The future is cloudy regarding what action will be taken to mitigate the poor implementation. Advocates are pushing for CMS to:
- Continue to maintain the IDR administrative fee at $50, which keeps the IDR process from being cost-prohibitive for many facilities.
- Require payers to disclose to providers how they are calculating the QPA, which is one of the factors that arbiters consider when determining the out-of-network payment rate in the IDR process. Otherwise, only one party enters the dispute process with the QPA knowledge and whether it accurately represents a median contracted rate. Currently, the arbiter and provider are unable to challenge this factor, as neither the statute nor the regulations require payors to share this information.
- Revise the batching and bundling guidance to allow for a more rational process for facilities to dispute inappropriate reimbursement.
- Ensure that payers are making payments in a reasonable period. The payer must be held responsible for failing to pay providers within the allotted 30-day window.
A Proposed Fix to Administrative Fees
Last week, CMS released a proposed rule that would increase the administrative fee for disputes initiated under the IDR process from $50 to $150 per party per dispute. The departments also propose increasing the fee range for certified IDR entities by 20% for single determinations and 25% for batched determinations.
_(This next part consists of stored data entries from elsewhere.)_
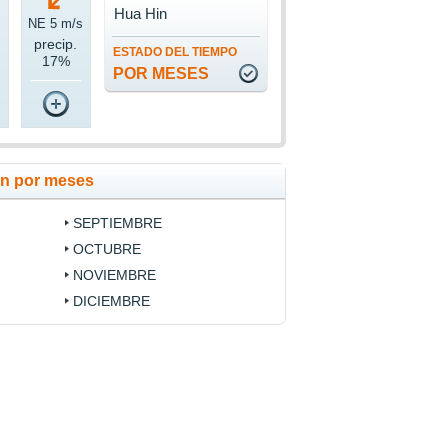
Hua Hin
s
NE 5 m/s
precip.
ESTADO DEL TIEMPO
17%
POR MESES
in por meses
SEPTIEMBRE
OCTUBRE
NOVIEMBRE
DICIEMBRE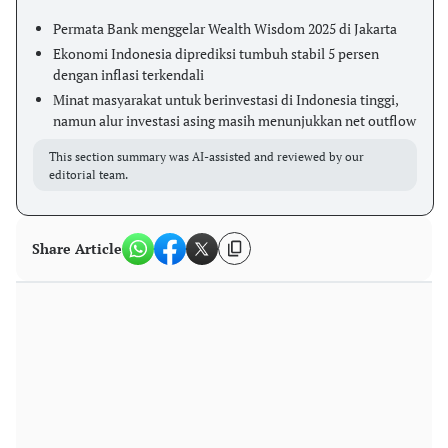
Permata Bank menggelar Wealth Wisdom 2025 di Jakarta
Ekonomi Indonesia diprediksi tumbuh stabil 5 persen
dengan inflasi terkendali
Minat masyarakat untuk berinvestasi di Indonesia tinggi,
namun alur investasi asing masih menunjukkan net outflow
This section summary was AI-assisted and reviewed by our
editorial team.
Share Article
This is in response to a federal judge in Texas that ordered the Agency to vacate nationwide a federal fee increase and batching rule for the IDR process for certain out-of-network providers and group health plans. It was determined that the fee increase violated the Administrative Procedures Act requirement. In response to the ruling, CMS has temporarily suspended the IDR process, including the ability to initiate new disputes.